Many people live long lives while possessing very little ownership of their time. Their days are consumed by obligations, fear, illness, regret, financial hardship, or circumstances beyond their control. Others may live fewer years, yet fill those years with passion, curiosity, learning, freedom, contribution, creativity, and meaning.

The difference is not found solely in quantity.

It is found in quality.

Time’s true richness lies not in how much of it we possess, but in how intentionally we deploy it. The highest returns are generated when time is invested into multiple pillars simultaneously: strengthening health while deepening relationships, building knowledge while pursuing purpose, creating wealth while building integrity.

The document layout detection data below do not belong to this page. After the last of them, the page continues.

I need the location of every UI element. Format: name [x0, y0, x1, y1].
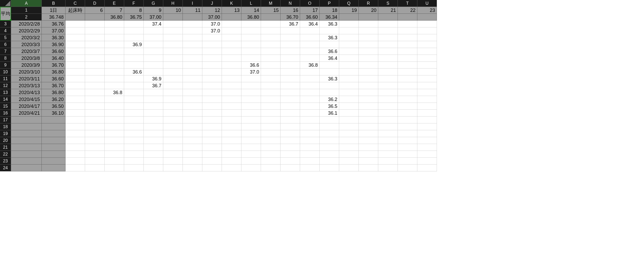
cell-r21-c11[interactable]: [222, 144, 241, 151]
cell-r9-c19[interactable]: [378, 62, 398, 69]
cell-r24-c8[interactable]: [163, 165, 183, 171]
cell-r2-c5[interactable]: 36.80: [105, 14, 124, 21]
cell-r6-c21[interactable]: [417, 41, 437, 48]
cell-r11-c12[interactable]: [241, 75, 261, 82]
cell-r21-c13[interactable]: [261, 144, 281, 151]
cell-r13-c13[interactable]: [261, 89, 281, 96]
cell-A11[interactable]: 2020/3/11: [11, 75, 42, 82]
cell-r16-c6[interactable]: [124, 110, 144, 117]
cell-r24-c5[interactable]: [105, 165, 124, 171]
cell-r21-c3[interactable]: [66, 144, 85, 151]
cell-r22-c20[interactable]: [398, 151, 417, 158]
cell-r17-c6[interactable]: [124, 117, 144, 123]
cell-r10-c21[interactable]: [417, 69, 437, 75]
cell-r3-c11[interactable]: [222, 21, 241, 27]
cell-r22-c3[interactable]: [66, 151, 85, 158]
cell-r12-c21[interactable]: [417, 82, 437, 89]
cell-r1-c2[interactable]: 1日: [42, 7, 66, 14]
cell-r18-c21[interactable]: [417, 123, 437, 130]
cell-r9-c9[interactable]: [183, 62, 202, 69]
cell-B11[interactable]: 36.60: [42, 75, 66, 82]
cell-r6-c19[interactable]: [378, 41, 398, 48]
cell-A22[interactable]: [11, 151, 42, 158]
col-header-B[interactable]: B: [42, 0, 66, 7]
cell-r3-c15[interactable]: 36.4: [300, 21, 320, 27]
cell-r23-c18[interactable]: [359, 158, 378, 165]
row-header-14[interactable]: 14: [0, 96, 11, 103]
cell-r23-c13[interactable]: [261, 158, 281, 165]
cell-r8-c19[interactable]: [378, 55, 398, 62]
cell-r19-c10[interactable]: [202, 130, 222, 137]
row-header-15[interactable]: 15: [0, 103, 11, 110]
cell-r19-c19[interactable]: [378, 130, 398, 137]
cell-A7[interactable]: 2020/3/7: [11, 48, 42, 55]
cell-r1-c20[interactable]: 22: [398, 7, 417, 14]
col-header-D[interactable]: D: [85, 0, 105, 7]
cell-r4-c17[interactable]: [339, 27, 359, 34]
cell-r21-c21[interactable]: [417, 144, 437, 151]
cell-r21-c18[interactable]: [359, 144, 378, 151]
row-header-20[interactable]: 20: [0, 137, 11, 144]
cell-r23-c10[interactable]: [202, 158, 222, 165]
cell-r22-c13[interactable]: [261, 151, 281, 158]
cell-r2-c15[interactable]: 36.60: [300, 14, 320, 21]
cell-r12-c3[interactable]: [66, 82, 85, 89]
cell-B6[interactable]: 36.90: [42, 41, 66, 48]
cell-r12-c17[interactable]: [339, 82, 359, 89]
cell-r5-c11[interactable]: [222, 34, 241, 41]
cell-r15-c14[interactable]: [281, 103, 300, 110]
cell-r23-c19[interactable]: [378, 158, 398, 165]
cell-r16-c8[interactable]: [163, 110, 183, 117]
cell-A16[interactable]: 2020/4/21: [11, 110, 42, 117]
cell-r10-c10[interactable]: [202, 69, 222, 75]
row-header-18[interactable]: 18: [0, 123, 11, 130]
cell-r4-c8[interactable]: [163, 27, 183, 34]
cell-r23-c3[interactable]: [66, 158, 85, 165]
cell-r9-c18[interactable]: [359, 62, 378, 69]
cell-r13-c16[interactable]: [320, 89, 339, 96]
cell-r8-c3[interactable]: [66, 55, 85, 62]
cell-r14-c14[interactable]: [281, 96, 300, 103]
cell-r18-c3[interactable]: [66, 123, 85, 130]
cell-r14-c20[interactable]: [398, 96, 417, 103]
cell-r1-c11[interactable]: 13: [222, 7, 241, 14]
cell-B24[interactable]: [42, 165, 66, 171]
cell-r11-c3[interactable]: [66, 75, 85, 82]
cell-r24-c20[interactable]: [398, 165, 417, 171]
cell-r24-c10[interactable]: [202, 165, 222, 171]
cell-r15-c13[interactable]: [261, 103, 281, 110]
cell-r6-c10[interactable]: [202, 41, 222, 48]
cell-A19[interactable]: [11, 130, 42, 137]
cell-r14-c15[interactable]: [300, 96, 320, 103]
cell-r15-c6[interactable]: [124, 103, 144, 110]
cell-r4-c20[interactable]: [398, 27, 417, 34]
col-header-U[interactable]: U: [417, 0, 437, 7]
cell-r13-c3[interactable]: [66, 89, 85, 96]
cell-r18-c9[interactable]: [183, 123, 202, 130]
cell-r6-c20[interactable]: [398, 41, 417, 48]
cell-r1-c13[interactable]: 15: [261, 7, 281, 14]
cell-r8-c17[interactable]: [339, 55, 359, 62]
spreadsheet-grid[interactable]: ABCDEFGHIJKLMNOPQRSTU1平均1日起床時67891011121…: [0, 0, 644, 171]
cell-r14-c9[interactable]: [183, 96, 202, 103]
col-header-O[interactable]: O: [300, 0, 320, 7]
cell-r20-c17[interactable]: [339, 137, 359, 144]
cell-r13-c21[interactable]: [417, 89, 437, 96]
cell-r15-c8[interactable]: [163, 103, 183, 110]
cell-r17-c18[interactable]: [359, 117, 378, 123]
cell-r20-c7[interactable]: [144, 137, 163, 144]
col-header-M[interactable]: M: [261, 0, 281, 7]
cell-r11-c9[interactable]: [183, 75, 202, 82]
cell-r13-c8[interactable]: [163, 89, 183, 96]
cell-r23-c11[interactable]: [222, 158, 241, 165]
cell-r3-c12[interactable]: [241, 21, 261, 27]
cell-B3[interactable]: 36.76: [42, 21, 66, 27]
cell-r9-c14[interactable]: [281, 62, 300, 69]
cell-r14-c18[interactable]: [359, 96, 378, 103]
cell-r7-c19[interactable]: [378, 48, 398, 55]
row-header-9[interactable]: 9: [0, 62, 11, 69]
cell-r5-c7[interactable]: [144, 34, 163, 41]
cell-r23-c7[interactable]: [144, 158, 163, 165]
cell-r17-c17[interactable]: [339, 117, 359, 123]
cell-r20-c18[interactable]: [359, 137, 378, 144]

There are moments when we enjoy sovereignty over our time, days spent in freedom, reflection, curiosity, and peace. And there are periods when our time is dictated by obligations, burdens, deadlines, illness, and suffering. The difference between the two is often the difference between feeling alive and merely surviving.

When time is exchanged for pursuits that weaken the foundations of life, the returns crumble. When invested into strong foundations, its value compounds across decades.

Time is not merely something we spend.

It is something we build with.

Conclusion

Youth is its most precious season, a brief and extraordinary period when possibility exceeds experience, energy exceeds wisdom, and the horizon appears endless.

Time is the currency.

Youth is the multiplier.

One continues to flow.

The other fades.

Eventually the composition changes. The energy of youth diminishes. Perspective grows. Responsibilities accumulate. The body becomes less generous. Novelty becomes harder to find.

But the rails of time continue forward.

It moves through triumph and failure, abundance and hardship, certainty and confusion. It advances whether we are prepared or not. It advances whether we are paying attention or not.

Time collects its tax regardless.

The question is not how much time remains. That is an unknown.

The question is what deserves the time that remains.

What foundations are worthy of your effort? What pursuits justify the cost? What thoughts, actions, relationships, and contributions deserve the most valuable currency you possess?

Lay your best concrete.

Gird it with the strongest steel.

Build your foundations deep and wide.

Build something capable of bearing immense weight. Build something worthy of the price that was paid.

Because the price is always the same.

Your life, exchanged one moment at a time.